If we zoom out a little bit, this is the structure of that entire protein, LsrF. You can see this is 330 amino acids so it's thousands of atoms, quite complicated even in 3D. Difficult to understand exactly how everything fits together. So we often will represent this instead as a kind of a cartoon that allows you to follow the backbone, you can see the overall fold of the protein even though you don't necessarily have all the details. You can see that this one's got the sort of propeller-like organization where there's this central what's called the beta barrel running down the middle. Lots of helices around the outside, very complex, and again, remember, this only starts out as a long chain of amino acids. It spontaneously folds into this shape.
It's actually even more complicated than that because beyond just being a single protein chain, this protein actually organizes itself into a decamer. Ten of these protein chains spontaneously come together and they form this exquisite symmetric molecule, this sort of star-like shape. We've got one, two, three, four, five different proteins, and again, nothing helps, but they just assemble this way in solution. If we ... Excuse me, let's do this. Here's a surface representation. You can see there actually is a whole that runs through the middle of the disc, and if we take it and we rotate it, you can see there's actually two of these that are sitting on top of each other and they are actually sort of swapping back and forth, this sort of throwing an arm over each other to hang on.
So from an evolutionary standpoint it's just an amazing structure, this without any help the information performing this incredibly complicated structure is embedded just in the sequence of amino acids that comes together. Okay, so that's the structure. Sorry, it's the end of the 3D part of the presentation. But I think you'll see if we ... I had shown you this in, let's do this, in 3D before. Here's the 2D representation of the same protein. I think you can see the advantage of seeing it in 3D and be able to really get a sense of how things are put together and organized. So what do you get when you ... Why do all these work? Why see the structure? What can you get out of it? Well, in this case, this is LsrF. I told you we know what it does in a very general sense from genetic studies. We know it's involved in processing this quorom sensing signal, AI-2.
We don't really know how it does or what the product is yet. [Dan Li 00:28:09] who's in the lab is working on trying to figure that out. He has a poster and I should tell everybody that students from my lab and students from all of the labs in Chemistry departments have posters in the poster session will be going on. And the science that are [inaudible 00:28:24] again tomorrow from 10 to 11. 10 to 11? Yes? Okay, 10 to 11. I encourage you to stop by, the students are there, you can ask them questions about things. So it turns out that structures are very highly conserved even when sequences aren't. So this is LsrF, we saw this from this long tail coming over.

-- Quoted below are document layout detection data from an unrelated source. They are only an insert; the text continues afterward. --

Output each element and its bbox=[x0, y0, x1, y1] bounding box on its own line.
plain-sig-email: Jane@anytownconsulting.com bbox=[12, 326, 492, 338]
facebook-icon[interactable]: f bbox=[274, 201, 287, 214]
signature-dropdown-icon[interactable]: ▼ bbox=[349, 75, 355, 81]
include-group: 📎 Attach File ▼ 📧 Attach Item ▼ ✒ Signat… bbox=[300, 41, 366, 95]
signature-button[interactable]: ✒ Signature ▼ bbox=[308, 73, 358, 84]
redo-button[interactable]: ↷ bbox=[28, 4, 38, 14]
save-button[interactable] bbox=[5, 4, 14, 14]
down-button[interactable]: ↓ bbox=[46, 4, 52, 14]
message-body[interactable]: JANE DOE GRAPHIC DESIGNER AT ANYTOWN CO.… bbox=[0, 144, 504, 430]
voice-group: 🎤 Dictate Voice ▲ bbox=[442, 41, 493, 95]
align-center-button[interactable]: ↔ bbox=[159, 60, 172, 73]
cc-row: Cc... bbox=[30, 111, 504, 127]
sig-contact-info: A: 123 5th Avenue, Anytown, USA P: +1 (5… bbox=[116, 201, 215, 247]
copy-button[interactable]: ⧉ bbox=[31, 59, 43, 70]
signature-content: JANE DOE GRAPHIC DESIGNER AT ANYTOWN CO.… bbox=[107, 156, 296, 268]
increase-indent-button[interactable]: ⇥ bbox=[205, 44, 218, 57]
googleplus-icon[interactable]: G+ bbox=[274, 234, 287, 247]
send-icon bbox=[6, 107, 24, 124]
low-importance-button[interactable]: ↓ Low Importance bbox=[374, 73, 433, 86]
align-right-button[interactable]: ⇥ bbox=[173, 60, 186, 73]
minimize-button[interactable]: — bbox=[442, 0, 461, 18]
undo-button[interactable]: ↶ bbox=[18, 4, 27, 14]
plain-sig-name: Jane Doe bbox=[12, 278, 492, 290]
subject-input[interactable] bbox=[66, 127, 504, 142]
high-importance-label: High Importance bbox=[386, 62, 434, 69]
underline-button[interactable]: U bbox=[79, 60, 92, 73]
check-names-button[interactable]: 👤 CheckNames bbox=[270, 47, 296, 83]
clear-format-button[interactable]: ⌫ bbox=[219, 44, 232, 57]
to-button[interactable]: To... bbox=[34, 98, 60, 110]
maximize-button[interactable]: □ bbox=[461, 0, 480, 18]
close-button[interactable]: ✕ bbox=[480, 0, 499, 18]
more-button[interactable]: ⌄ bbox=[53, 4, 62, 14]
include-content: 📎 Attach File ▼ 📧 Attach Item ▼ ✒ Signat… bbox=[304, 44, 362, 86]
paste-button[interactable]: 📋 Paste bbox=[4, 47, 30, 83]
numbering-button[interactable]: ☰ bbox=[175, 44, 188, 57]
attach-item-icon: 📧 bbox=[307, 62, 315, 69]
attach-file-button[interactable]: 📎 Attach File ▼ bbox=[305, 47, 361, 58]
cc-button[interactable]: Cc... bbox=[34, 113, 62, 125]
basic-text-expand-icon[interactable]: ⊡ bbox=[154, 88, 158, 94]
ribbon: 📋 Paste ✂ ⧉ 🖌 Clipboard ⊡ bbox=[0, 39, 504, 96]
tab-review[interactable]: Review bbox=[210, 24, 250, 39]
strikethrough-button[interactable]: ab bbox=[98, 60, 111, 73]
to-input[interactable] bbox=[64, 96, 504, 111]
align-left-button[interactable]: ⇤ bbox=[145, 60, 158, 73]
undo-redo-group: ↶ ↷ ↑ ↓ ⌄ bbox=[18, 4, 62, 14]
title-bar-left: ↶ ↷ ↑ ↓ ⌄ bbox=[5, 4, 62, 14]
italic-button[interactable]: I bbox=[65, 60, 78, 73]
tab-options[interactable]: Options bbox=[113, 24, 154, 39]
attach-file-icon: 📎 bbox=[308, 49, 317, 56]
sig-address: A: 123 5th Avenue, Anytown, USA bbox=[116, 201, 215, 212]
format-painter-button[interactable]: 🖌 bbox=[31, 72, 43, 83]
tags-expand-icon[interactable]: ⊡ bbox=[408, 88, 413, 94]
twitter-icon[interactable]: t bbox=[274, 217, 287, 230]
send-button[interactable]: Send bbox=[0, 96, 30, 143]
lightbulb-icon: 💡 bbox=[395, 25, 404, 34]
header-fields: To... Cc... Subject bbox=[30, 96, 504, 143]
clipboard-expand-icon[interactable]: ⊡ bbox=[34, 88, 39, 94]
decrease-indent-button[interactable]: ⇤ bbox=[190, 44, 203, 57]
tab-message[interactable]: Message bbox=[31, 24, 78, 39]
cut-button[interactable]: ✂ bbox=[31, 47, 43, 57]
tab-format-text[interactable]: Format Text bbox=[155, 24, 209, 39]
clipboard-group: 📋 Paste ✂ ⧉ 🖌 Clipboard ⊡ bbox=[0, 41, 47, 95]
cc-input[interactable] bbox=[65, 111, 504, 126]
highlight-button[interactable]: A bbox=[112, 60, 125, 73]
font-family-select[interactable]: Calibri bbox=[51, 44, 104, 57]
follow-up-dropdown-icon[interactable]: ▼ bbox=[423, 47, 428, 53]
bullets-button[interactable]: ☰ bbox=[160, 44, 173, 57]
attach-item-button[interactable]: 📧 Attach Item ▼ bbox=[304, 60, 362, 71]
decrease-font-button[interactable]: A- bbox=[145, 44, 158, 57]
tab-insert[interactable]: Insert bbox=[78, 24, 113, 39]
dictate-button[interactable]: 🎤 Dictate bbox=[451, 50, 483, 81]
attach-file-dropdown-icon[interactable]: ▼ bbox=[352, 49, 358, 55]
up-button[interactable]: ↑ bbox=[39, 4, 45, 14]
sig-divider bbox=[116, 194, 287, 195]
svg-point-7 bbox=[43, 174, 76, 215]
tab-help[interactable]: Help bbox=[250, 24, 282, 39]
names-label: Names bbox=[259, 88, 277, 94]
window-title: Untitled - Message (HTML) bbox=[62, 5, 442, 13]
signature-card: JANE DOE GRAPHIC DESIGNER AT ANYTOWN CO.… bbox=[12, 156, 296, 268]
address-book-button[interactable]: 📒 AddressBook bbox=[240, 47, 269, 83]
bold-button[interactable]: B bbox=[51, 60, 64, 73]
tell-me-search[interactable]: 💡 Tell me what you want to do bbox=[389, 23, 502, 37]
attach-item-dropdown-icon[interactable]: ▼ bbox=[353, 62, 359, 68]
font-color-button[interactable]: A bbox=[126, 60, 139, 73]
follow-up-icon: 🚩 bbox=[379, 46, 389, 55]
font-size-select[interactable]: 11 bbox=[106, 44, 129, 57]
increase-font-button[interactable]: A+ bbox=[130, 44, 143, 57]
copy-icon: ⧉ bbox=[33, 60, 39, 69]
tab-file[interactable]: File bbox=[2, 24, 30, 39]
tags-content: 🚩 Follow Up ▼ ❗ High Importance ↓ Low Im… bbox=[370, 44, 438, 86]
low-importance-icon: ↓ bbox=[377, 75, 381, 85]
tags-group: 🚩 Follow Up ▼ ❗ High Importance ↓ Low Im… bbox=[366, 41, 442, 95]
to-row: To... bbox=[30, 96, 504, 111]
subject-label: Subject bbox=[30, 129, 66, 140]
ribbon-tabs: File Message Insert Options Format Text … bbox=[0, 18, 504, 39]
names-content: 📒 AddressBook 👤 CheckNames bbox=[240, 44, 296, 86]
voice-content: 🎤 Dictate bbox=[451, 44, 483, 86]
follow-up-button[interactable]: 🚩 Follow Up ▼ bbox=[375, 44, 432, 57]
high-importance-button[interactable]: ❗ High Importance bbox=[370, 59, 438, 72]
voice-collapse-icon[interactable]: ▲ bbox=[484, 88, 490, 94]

Here's another protein that's very well understood. It's involved in glycolysis. It's called an aldolase. If we overlay LsrF with this aldolase, you can see they have almost exactly the same structure even though they have almost no sequence similarity. Nature conserves structure because structure allows function much more than it conserves sequence. There's a lot of different sequences that can give you the same structure. So we don't know what it does, but because the structure is conserved, we have a pretty good idea, I'm not gonna go through all these, but this is what an aldolase does. And we've a pretty good idea the chemistry of LsrF is gonna be very similar to the aldolase because the structure is so very similar. So that's just some of the wonders of protein structure.
If you remember, 15, 20 minutes ago, I got on to the segue, [inaudible 00:29:44] this protein here, LuxP. Remember LuxP, quorom sensing, AI-2, all that stuff? Right. So here we are, LuxP, and now we can go in and you know of now how we can use X-ray crystallography to look at the protein and not just at the protein but also to the small molecule that's bound to it. So the structure of LuxP was determined by [Shin Chan 00:30:06] in Fred Hughson's Lab. This was back when I was doing my post doc for all the work there. Shin got the structure, and once he built the protein, there was extra electron density left over. That electron density has to belong to the signal molecule. If you zoom in on it, here's what the density of the signal molecule looks like when we know it's derived from DPD and they were able to figure out that they could build this into the density just by looking at it visually. And they could determine that Vibrio harveyi recognizes this molecule as the AI-2 signal, simply by looking at the three-dimensional structure.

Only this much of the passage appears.